A key to Tessera’s culture, she added, is “optionality.” For example, to further their growth and development at work, employees can choose among self-learning, experiential learning or attending external professional development events. In her view, “There are so many different generations right now in the workforce that . . . you really have to provide options for your employees so that they remain committed and stick with the company.”
The Importance of Inclusivity
Similar to Tessera’s approach to decision-making, at Moderna, “We have meetings where every voice matters,” said Tracey Franklin, the company’s CHRO. “We’re not a top-down, hierarchical company—it’s the best idea wins.” Employees are rewarded based on their work’s impact on patients, she said, not internal politics or style of presentation. “It’s a focus on ideation, it’s a focus on impact, it’s a focus on collaboration and encouragement.” Perhaps as a result, Moderna has consistently been among the highest scorers on innovation in BioSpace’s survey.

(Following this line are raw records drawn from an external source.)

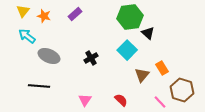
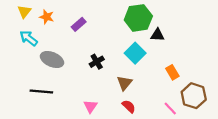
purple rectangle: (75, 14) -> (79, 24), moved
black triangle: (148, 33) -> (157, 35), turned -40
brown triangle: (142, 75) -> (124, 83), moved

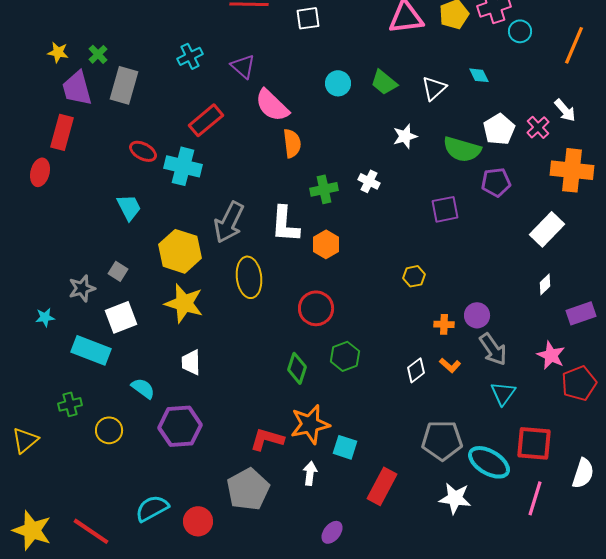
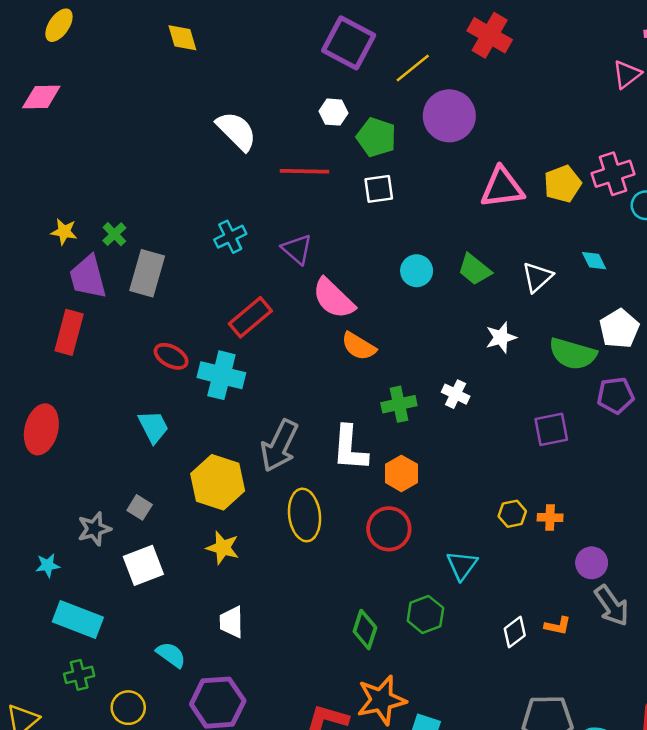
orange semicircle: (292, 143) -> (359, 346), turned 128
red ellipse: (40, 172) -> (41, 429), moved, size x1.4
yellow star: (184, 303) -> (223, 548), size x0.7
red circle: (316, 308) -> (389, 529), moved
orange cross: (444, 324) -> (550, 517), moved
cyan rectangle: (91, 350) -> (78, 619), moved
orange L-shape: (450, 365) -> (558, 626), turned -30
cyan triangle: (503, 393) -> (462, 565), moved

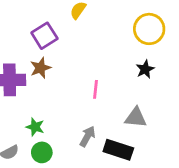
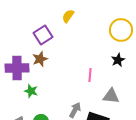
pink line: (95, 89) -> (90, 75), moved
green star: (35, 127) -> (31, 91), moved

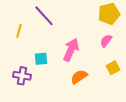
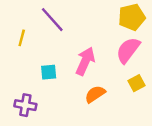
pink semicircle: (106, 41) -> (128, 50), size x1.6
purple cross: (22, 76) -> (25, 105), moved

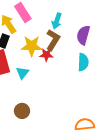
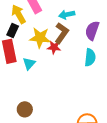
cyan arrow: (57, 21) -> (67, 15), turned 56
brown circle: (22, 111) -> (25, 109), moved

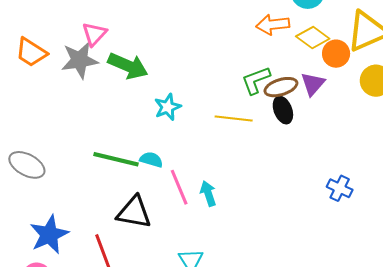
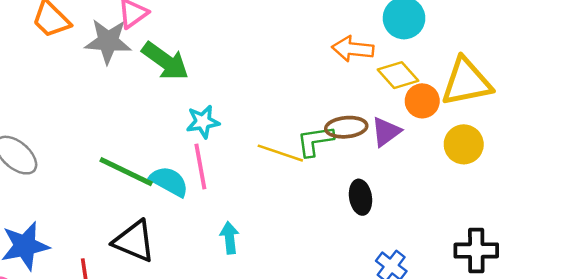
green L-shape: (256, 80) -> (315, 141), moved
black ellipse: (283, 110) -> (361, 197), moved
cyan semicircle: (151, 160) -> (169, 181), size x1.4
pink line: (179, 187) -> (200, 167), moved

The company has “a heavy investment on focusing on belonging,” Franklin said. “I can hire for diversity, I can include you at the table, but if you don’t feel like you belong and your voice is heard, then you’re not really going to feel like you can innovate and be yourself.”
“We know that our employees are everything,” Franklin concluded. “We don’t have a company without our employees, and that’s the way we approach everything we do.”